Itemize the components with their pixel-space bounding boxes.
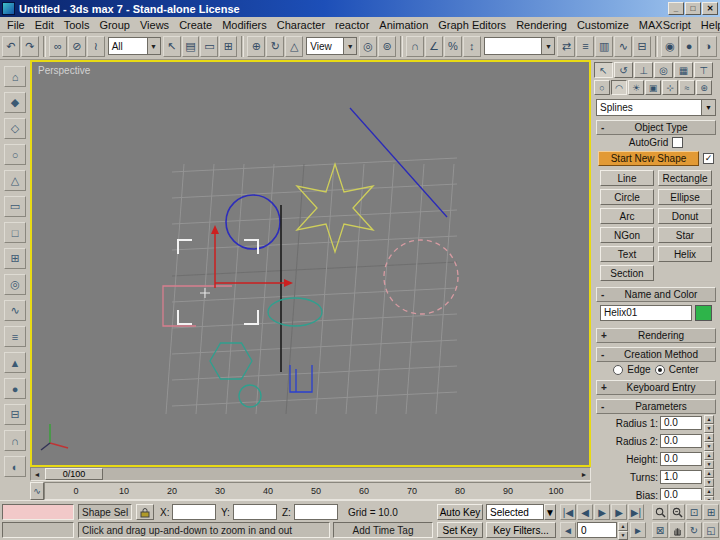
object-type-button-section[interactable]: Section xyxy=(600,265,654,281)
left-tool-icon-10[interactable]: ∿ xyxy=(4,300,26,321)
use-pivot-center-icon[interactable]: ◎ xyxy=(359,36,377,57)
object-type-button-text[interactable]: Text xyxy=(600,246,654,262)
select-object-icon[interactable]: ↖ xyxy=(163,36,181,57)
shape-category-dropdown[interactable]: Splines ▼ xyxy=(596,99,716,116)
left-tool-icon-14[interactable]: ⊟ xyxy=(4,404,26,425)
key-filters-button[interactable]: Key Filters... xyxy=(486,522,556,538)
maxscript-mini-listener[interactable] xyxy=(2,522,74,538)
menu-file[interactable]: File xyxy=(2,18,30,32)
object-type-button-rectangle[interactable]: Rectangle xyxy=(658,170,712,186)
coordinate-system-dropdown[interactable]: View ▼ xyxy=(306,37,357,55)
region-zoom-icon[interactable]: ⊠ xyxy=(652,522,668,538)
unlink-icon[interactable]: ⊘ xyxy=(68,36,86,57)
autogrid-checkbox[interactable] xyxy=(672,137,683,148)
time-slider[interactable]: ◄ 0/100 ► xyxy=(30,467,591,481)
left-tool-icon-9[interactable]: ◎ xyxy=(4,274,26,295)
object-type-button-ellipse[interactable]: Ellipse xyxy=(658,189,712,205)
left-tool-icon-3[interactable]: ◇ xyxy=(4,118,26,139)
rollout-keyboard-entry[interactable]: + Keyboard Entry xyxy=(596,380,716,395)
spline-u-shape[interactable] xyxy=(290,365,312,392)
select-by-name-icon[interactable]: ▤ xyxy=(182,36,200,57)
rollout-rendering[interactable]: + Rendering xyxy=(596,328,716,343)
menu-group[interactable]: Group xyxy=(94,18,135,32)
maximize-button[interactable]: □ xyxy=(685,2,701,15)
go-to-start-icon[interactable]: |◀ xyxy=(560,504,576,520)
rollout-creation-method[interactable]: - Creation Method xyxy=(596,347,716,362)
turns-input[interactable]: 1.0 xyxy=(660,470,702,484)
object-type-button-circle[interactable]: Circle xyxy=(600,189,654,205)
left-tool-icon-15[interactable]: ∩ xyxy=(4,430,26,451)
tab-create-icon[interactable]: ↖ xyxy=(594,62,613,78)
object-type-button-star[interactable]: Star xyxy=(658,227,712,243)
menu-modifiers[interactable]: Modifiers xyxy=(217,18,272,32)
category-geometry-icon[interactable]: ○ xyxy=(594,80,610,95)
left-tool-icon-12[interactable]: ▲ xyxy=(4,352,26,373)
tab-utilities-icon[interactable]: ⊤ xyxy=(694,62,713,78)
left-tool-icon-16[interactable]: ◐ xyxy=(4,456,26,477)
creation-method-edge-radio[interactable] xyxy=(613,365,623,375)
left-tool-icon-11[interactable]: ≡ xyxy=(4,326,26,347)
chevron-down-icon[interactable]: ▼ xyxy=(701,100,715,115)
rollout-object-type[interactable]: - Object Type xyxy=(596,120,716,135)
start-new-shape-button[interactable]: Start New Shape xyxy=(598,151,699,166)
tab-modify-icon[interactable]: ↺ xyxy=(614,62,633,78)
chevron-down-icon[interactable]: ▼ xyxy=(147,38,160,54)
arc-rotate-icon[interactable]: ↻ xyxy=(686,522,702,538)
radius2-spinner[interactable]: ▲▼ xyxy=(704,433,714,449)
spinner-snap-icon[interactable]: ↕ xyxy=(463,36,481,57)
time-slider-right-arrow[interactable]: ► xyxy=(578,468,590,480)
render-scene-icon[interactable]: ● xyxy=(680,36,698,57)
creation-method-center-radio[interactable] xyxy=(655,365,665,375)
close-button[interactable]: ✕ xyxy=(702,2,718,15)
min-max-toggle-icon[interactable]: ◱ xyxy=(703,522,719,538)
rollout-name-and-color[interactable]: - Name and Color xyxy=(596,287,716,302)
menu-views[interactable]: Views xyxy=(135,18,174,32)
auto-key-button[interactable]: Auto Key xyxy=(437,504,483,520)
viewport-canvas[interactable] xyxy=(32,62,589,465)
left-tool-icon-2[interactable]: ◆ xyxy=(4,92,26,113)
menu-rendering[interactable]: Rendering xyxy=(511,18,572,32)
category-systems-icon[interactable]: ⊛ xyxy=(696,80,712,95)
category-lights-icon[interactable]: ☀ xyxy=(628,80,644,95)
perspective-viewport[interactable]: Perspective xyxy=(30,60,591,467)
object-color-swatch[interactable] xyxy=(695,305,712,321)
left-tool-icon-1[interactable]: ⌂ xyxy=(4,66,26,87)
undo-icon[interactable]: ↶ xyxy=(2,36,20,57)
object-type-button-helix[interactable]: Helix xyxy=(658,246,712,262)
snap-toggle-icon[interactable]: ∩ xyxy=(406,36,424,57)
viewport-label[interactable]: Perspective xyxy=(38,65,90,76)
radius1-spinner[interactable]: ▲▼ xyxy=(704,415,714,431)
menu-maxscript[interactable]: MAXScript xyxy=(634,18,696,32)
object-type-button-ngon[interactable]: NGon xyxy=(600,227,654,243)
menu-reactor[interactable]: reactor xyxy=(330,18,374,32)
object-name-input[interactable]: Helix01 xyxy=(600,305,692,321)
y-coordinate-field[interactable] xyxy=(233,504,277,520)
left-tool-icon-7[interactable]: □ xyxy=(4,222,26,243)
zoom-extents-all-icon[interactable]: ⊞ xyxy=(703,504,719,520)
minimize-button[interactable]: _ xyxy=(668,2,684,15)
select-rotate-icon[interactable]: ↻ xyxy=(266,36,284,57)
time-slider-left-arrow[interactable]: ◄ xyxy=(31,468,43,480)
chevron-down-icon[interactable]: ▼ xyxy=(343,38,356,54)
layer-manager-icon[interactable]: ▥ xyxy=(595,36,613,57)
menu-graph-editors[interactable]: Graph Editors xyxy=(433,18,511,32)
rollout-parameters[interactable]: - Parameters xyxy=(596,399,716,414)
selection-filter-dropdown[interactable]: All ▼ xyxy=(108,37,161,55)
tab-display-icon[interactable]: ▦ xyxy=(674,62,693,78)
set-key-button[interactable]: Set Key xyxy=(437,522,483,538)
radius1-input[interactable]: 0.0 xyxy=(660,416,702,430)
left-tool-icon-6[interactable]: ▭ xyxy=(4,196,26,217)
height-spinner[interactable]: ▲▼ xyxy=(704,451,714,467)
menu-create[interactable]: Create xyxy=(174,18,217,32)
object-type-button-donut[interactable]: Donut xyxy=(658,208,712,224)
go-to-end-icon[interactable]: ▶| xyxy=(628,504,644,520)
height-input[interactable]: 0.0 xyxy=(660,452,702,466)
start-new-shape-checkbox[interactable]: ✓ xyxy=(703,153,714,164)
category-spacewarps-icon[interactable]: ≈ xyxy=(679,80,695,95)
object-type-button-line[interactable]: Line xyxy=(600,170,654,186)
menu-edit[interactable]: Edit xyxy=(30,18,59,32)
window-crossing-icon[interactable]: ⊞ xyxy=(219,36,237,57)
transform-gizmo[interactable] xyxy=(200,225,293,298)
time-slider-handle[interactable]: 0/100 xyxy=(45,468,103,480)
percent-snap-icon[interactable]: % xyxy=(444,36,462,57)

***

# Task prompt
Scan the data above, find each line with "time", and copy it.

# Written response
time-slider[interactable]: ◄ 0/100 ► xyxy=(30,467,591,481)
time-slider-right-arrow[interactable]: ► xyxy=(578,468,590,480)
time-slider-left-arrow[interactable]: ◄ xyxy=(31,468,43,480)
time-slider-handle[interactable]: 0/100 xyxy=(45,468,103,480)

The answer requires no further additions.